_Data shown_.
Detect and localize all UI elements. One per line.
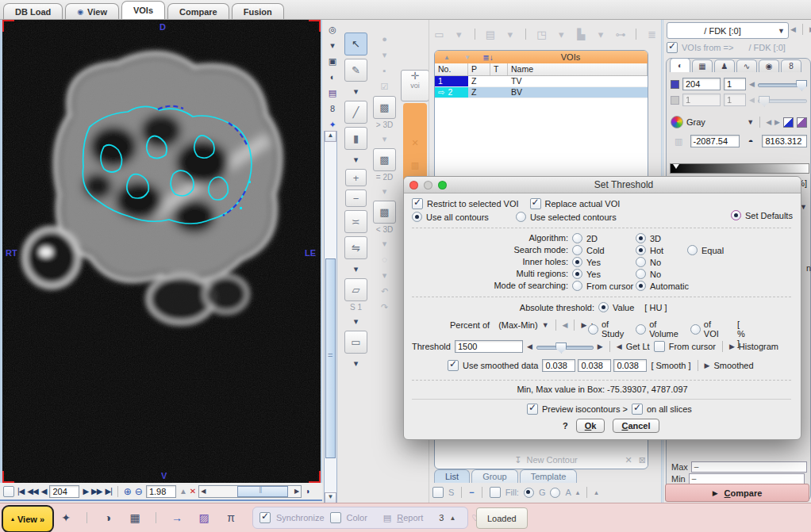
interpolate-button[interactable]: ≍ <box>344 210 367 233</box>
smooth-value-field[interactable]: 0.038 <box>613 359 647 372</box>
next-colormap-icon[interactable]: ▶ <box>774 118 780 126</box>
add-contour-button[interactable]: + <box>345 169 367 186</box>
synchronize-checkbox[interactable] <box>259 512 271 523</box>
undo-icon[interactable]: ↶ <box>376 285 394 297</box>
maximize-window-icon[interactable] <box>438 181 447 189</box>
scroll-down-icon[interactable]: ▼ <box>325 492 336 503</box>
max-field[interactable]: – <box>691 461 807 473</box>
radio-option[interactable]: Equal <box>687 245 724 255</box>
brush-tool-button[interactable]: ▮ <box>344 127 367 150</box>
use-selected-contours-radio[interactable] <box>516 212 526 222</box>
more-tools-icon[interactable]: ▾ <box>348 85 365 98</box>
loaded-status-button[interactable]: Loaded <box>476 507 528 529</box>
close-contour-icon[interactable]: ✕ <box>625 455 632 465</box>
restrict-voi-checkbox[interactable] <box>412 198 423 209</box>
upper-step-field[interactable]: 1 <box>724 78 746 90</box>
last-slice-button[interactable]: ▶| <box>105 487 111 496</box>
copy-voi-icon[interactable]: ▥ <box>406 159 424 171</box>
get-lt-icon[interactable]: ◀ <box>617 343 622 350</box>
settings-key-icon[interactable]: ✦ <box>57 511 75 524</box>
tab-layout[interactable]: ▦ <box>692 59 713 72</box>
radio-option[interactable]: No <box>636 257 661 267</box>
voi-row[interactable]: ⇨2ZBV <box>435 87 648 98</box>
marker-icon[interactable]: ✦ <box>324 118 341 131</box>
radio-option[interactable]: Yes <box>572 257 601 267</box>
slice-number-field[interactable]: 204 <box>49 485 79 498</box>
colormap-gradient-bar[interactable] <box>670 163 809 174</box>
lower-slider[interactable] <box>758 95 807 105</box>
upper-color-swatch[interactable] <box>671 80 679 89</box>
tab-vois[interactable]: VOIs <box>121 1 165 19</box>
prev-series-icon[interactable]: ◀ <box>790 25 796 33</box>
zoom-out-icon[interactable]: ⊖ <box>135 486 143 497</box>
radio-icon[interactable] <box>636 233 646 243</box>
minimize-window-icon[interactable] <box>424 181 432 189</box>
help-button[interactable]: ? <box>563 421 568 431</box>
more-edit-icon[interactable]: ▾ <box>348 262 365 275</box>
save-voi-icon[interactable]: ▤ <box>484 28 498 40</box>
smooth-value-field[interactable]: 0.038 <box>578 359 611 372</box>
lower-color-swatch[interactable] <box>671 96 679 105</box>
eraser-3d-button[interactable]: ▭ <box>344 331 367 354</box>
radio-icon[interactable] <box>588 324 598 335</box>
radio-option[interactable]: Automatic <box>636 281 689 291</box>
histogram-label[interactable]: Histogram <box>739 342 778 351</box>
scrollbar-thumb[interactable] <box>325 258 336 458</box>
prev-slice-button[interactable]: ◀ <box>41 487 47 496</box>
level-min-field[interactable]: -2087.54 <box>690 135 740 147</box>
more-eraser3d-icon[interactable]: ▾ <box>348 357 365 369</box>
radio-icon[interactable] <box>636 324 646 335</box>
eraser-2d-button[interactable]: ▱ <box>344 278 367 301</box>
prev-colormap-icon[interactable]: ◀ <box>766 118 771 126</box>
absolute-value-radio[interactable] <box>598 302 609 312</box>
smoothed-label[interactable]: Smoothed <box>713 361 753 370</box>
fast-prev-button[interactable]: ◀◀ <box>27 487 37 496</box>
tab-marker[interactable]: ♟ <box>714 59 735 72</box>
percent-dec-icon[interactable]: ◀ <box>563 321 568 329</box>
sort-down-icon[interactable]: ▼ <box>459 51 476 63</box>
draw-contour-button[interactable]: ╱ <box>344 101 367 124</box>
min-field[interactable]: – <box>689 473 805 484</box>
scroll-right-icon[interactable]: ▶ <box>294 488 299 495</box>
more-options-icon[interactable]: ▴ <box>594 488 598 496</box>
tab-view[interactable]: ◉View <box>65 3 119 19</box>
chevron-down-icon[interactable]: ▼ <box>747 118 754 126</box>
cancel-button[interactable]: Cancel <box>613 419 659 433</box>
export-exit-icon[interactable]: → <box>168 511 186 524</box>
from-cursor-checkbox[interactable] <box>654 341 665 352</box>
radio-icon[interactable] <box>636 281 646 291</box>
key-icon[interactable]: ⊶ <box>614 28 628 40</box>
tab-fusion[interactable]: Fusion <box>232 3 284 19</box>
upper-dec-icon[interactable]: ◀ <box>749 80 755 88</box>
view-menu-button[interactable]: ▴ View » <box>2 505 54 532</box>
vois-from-checkbox[interactable] <box>667 42 678 53</box>
iso-gt-3d-button[interactable]: ▩ <box>373 96 396 119</box>
image-viewport[interactable]: D RT LE V <box>0 20 322 483</box>
remove-contour-button[interactable]: − <box>345 189 367 207</box>
upper-slider[interactable] <box>758 79 807 90</box>
load-voi-icon[interactable]: ▭ <box>432 28 446 40</box>
subtab-template[interactable]: Template <box>520 469 578 483</box>
series-selector[interactable]: / FDK [:0] ▼ <box>667 22 789 39</box>
colormap-options-icon[interactable] <box>797 117 807 128</box>
radio-option[interactable]: 2D <box>572 233 598 243</box>
iso-lt-3d-button[interactable]: ▩ <box>373 201 396 224</box>
radio-option[interactable]: From cursor <box>572 281 633 291</box>
smoothed-icon[interactable]: ▶ <box>705 362 710 369</box>
replace-voi-checkbox[interactable] <box>530 198 541 209</box>
radio-icon[interactable] <box>687 245 698 255</box>
cine-icon[interactable]: ◑ <box>305 487 309 496</box>
radio-icon[interactable] <box>636 245 646 255</box>
scroll-up-icon[interactable]: ▲ <box>325 131 336 142</box>
use-all-contours-radio[interactable] <box>412 212 422 222</box>
cd-save-icon[interactable]: ◎ <box>324 23 341 36</box>
report-button[interactable]: Report <box>397 513 423 522</box>
chevron-down-icon[interactable]: ▾ <box>503 28 517 40</box>
percent-inc-icon[interactable]: ▶ <box>581 321 586 329</box>
sphere-voi-icon[interactable]: ● <box>376 33 394 45</box>
new-contour-bar[interactable]: ↧ New Contour ✕ ⊠ <box>440 453 648 467</box>
all-slices-checkbox[interactable] <box>632 404 643 415</box>
statistics-icon[interactable]: ▙ <box>575 28 588 40</box>
delete-voi-icon[interactable]: ✕ <box>406 136 424 149</box>
radio-option[interactable]: Cold <box>572 245 605 255</box>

_Exercise brief_.
Please transcribe every record above exactly as written, leaving out the pictures.

_Result of this task_.
Detect and localize all UI elements. One per line.
interpolate-button[interactable]: ≍ <box>344 210 367 233</box>
smooth-value-field[interactable]: 0.038 <box>613 359 647 372</box>
next-colormap-icon[interactable]: ▶ <box>774 118 780 126</box>
add-contour-button[interactable]: + <box>345 169 367 186</box>
synchronize-checkbox[interactable] <box>259 512 271 523</box>
undo-icon[interactable]: ↶ <box>376 285 394 297</box>
maximize-window-icon[interactable] <box>438 181 447 189</box>
scroll-down-icon[interactable]: ▼ <box>325 492 336 503</box>
max-field[interactable]: – <box>691 461 807 473</box>
radio-option[interactable]: Equal <box>687 245 724 255</box>
brush-tool-button[interactable]: ▮ <box>344 127 367 150</box>
use-selected-contours-radio[interactable] <box>516 212 526 222</box>
more-tools-icon[interactable]: ▾ <box>348 85 365 98</box>
loaded-status-button[interactable]: Loaded <box>476 507 528 529</box>
close-contour-icon[interactable]: ✕ <box>625 455 632 465</box>
restrict-voi-checkbox[interactable] <box>412 198 423 209</box>
upper-step-field[interactable]: 1 <box>724 78 746 90</box>
last-slice-button[interactable]: ▶| <box>105 487 111 496</box>
copy-voi-icon[interactable]: ▥ <box>406 159 424 171</box>
get-lt-icon[interactable]: ◀ <box>617 343 622 350</box>
settings-key-icon[interactable]: ✦ <box>57 511 75 524</box>
tab-layout[interactable]: ▦ <box>692 59 713 72</box>
radio-option[interactable]: No <box>636 257 661 267</box>
voi-row[interactable]: ⇨2ZBV <box>435 87 648 98</box>
marker-icon[interactable]: ✦ <box>324 118 341 131</box>
radio-option[interactable]: Yes <box>572 257 601 267</box>
slice-number-field[interactable]: 204 <box>49 485 79 498</box>
colormap-gradient-bar[interactable] <box>670 163 809 174</box>
lower-slider[interactable] <box>758 95 807 105</box>
upper-color-swatch[interactable] <box>671 80 679 89</box>
tab-vois[interactable]: VOIs <box>121 1 165 19</box>
prev-series-icon[interactable]: ◀ <box>790 25 796 33</box>
zoom-out-icon[interactable]: ⊖ <box>135 486 143 497</box>
radio-icon[interactable] <box>636 233 646 243</box>
minimize-window-icon[interactable] <box>424 181 432 189</box>
help-button[interactable]: ? <box>563 421 568 431</box>
more-edit-icon[interactable]: ▾ <box>348 262 365 275</box>
save-voi-icon[interactable]: ▤ <box>484 28 498 40</box>
smooth-value-field[interactable]: 0.038 <box>578 359 611 372</box>
lower-color-swatch[interactable] <box>671 96 679 105</box>
eraser-3d-button[interactable]: ▭ <box>344 331 367 354</box>
radio-icon[interactable] <box>588 324 598 335</box>
radio-option[interactable]: Automatic <box>636 281 689 291</box>
histogram-label[interactable]: Histogram <box>739 342 778 351</box>
scrollbar-thumb[interactable] <box>325 258 336 458</box>
prev-slice-button[interactable]: ◀ <box>41 487 47 496</box>
level-min-field[interactable]: -2087.54 <box>690 135 740 147</box>
more-eraser3d-icon[interactable]: ▾ <box>348 357 365 369</box>
radio-icon[interactable] <box>636 324 646 335</box>
eraser-2d-button[interactable]: ▱ <box>344 278 367 301</box>
prev-colormap-icon[interactable]: ◀ <box>766 118 771 126</box>
absolute-value-radio[interactable] <box>598 302 609 312</box>
smoothed-label[interactable]: Smoothed <box>713 361 753 370</box>
fast-prev-button[interactable]: ◀◀ <box>27 487 37 496</box>
tab-marker[interactable]: ♟ <box>714 59 735 72</box>
percent-dec-icon[interactable]: ◀ <box>563 321 568 329</box>
sort-down-icon[interactable]: ▼ <box>459 51 476 63</box>
draw-contour-button[interactable]: ╱ <box>344 101 367 124</box>
min-field[interactable]: – <box>689 473 805 484</box>
scroll-right-icon[interactable]: ▶ <box>294 488 299 495</box>
more-options-icon[interactable]: ▴ <box>594 488 598 496</box>
tab-view[interactable]: ◉View <box>65 3 119 19</box>
chevron-down-icon[interactable]: ▼ <box>747 118 754 126</box>
cancel-button[interactable]: Cancel <box>613 419 659 433</box>
export-exit-icon[interactable]: → <box>168 511 186 524</box>
from-cursor-checkbox[interactable] <box>654 341 665 352</box>
radio-icon[interactable] <box>636 281 646 291</box>
key-icon[interactable]: ⊶ <box>614 28 628 40</box>
tab-fusion[interactable]: Fusion <box>232 3 284 19</box>
upper-dec-icon[interactable]: ◀ <box>749 80 755 88</box>
view-menu-button[interactable]: ▴ View » <box>2 505 54 532</box>
vois-from-checkbox[interactable] <box>667 42 678 53</box>
iso-gt-3d-button[interactable]: ▩ <box>373 96 396 119</box>
image-viewport[interactable]: D RT LE V <box>0 20 322 483</box>
remove-contour-button[interactable]: − <box>345 189 367 207</box>
upper-slider[interactable] <box>758 79 807 90</box>
load-voi-icon[interactable]: ▭ <box>432 28 446 40</box>
subtab-template[interactable]: Template <box>520 469 578 483</box>
series-selector[interactable]: / FDK [:0] ▼ <box>667 22 789 39</box>
colormap-options-icon[interactable] <box>797 117 807 128</box>
radio-option[interactable]: 2D <box>572 233 598 243</box>
iso-lt-3d-button[interactable]: ▩ <box>373 201 396 224</box>
radio-option[interactable]: From cursor <box>572 281 633 291</box>
smoothed-icon[interactable]: ▶ <box>705 362 710 369</box>
replace-voi-checkbox[interactable] <box>530 198 541 209</box>
radio-icon[interactable] <box>687 245 698 255</box>
cine-icon[interactable]: ◑ <box>305 487 309 496</box>
radio-icon[interactable] <box>636 245 646 255</box>
scroll-up-icon[interactable]: ▲ <box>325 131 336 142</box>
use-all-contours-radio[interactable] <box>412 212 422 222</box>
cd-save-icon[interactable]: ◎ <box>324 23 341 36</box>
report-button[interactable]: Report <box>397 513 423 522</box>
chevron-down-icon[interactable]: ▾ <box>503 28 517 40</box>
percent-inc-icon[interactable]: ▶ <box>581 321 586 329</box>
sphere-voi-icon[interactable]: ● <box>376 33 394 45</box>
new-contour-bar[interactable]: ↧ New Contour ✕ ⊠ <box>440 453 648 467</box>
all-slices-checkbox[interactable] <box>632 404 643 415</box>
statistics-icon[interactable]: ▙ <box>575 28 588 40</box>
delete-voi-icon[interactable]: ✕ <box>406 136 424 149</box>
radio-option[interactable]: Cold <box>572 245 605 255</box>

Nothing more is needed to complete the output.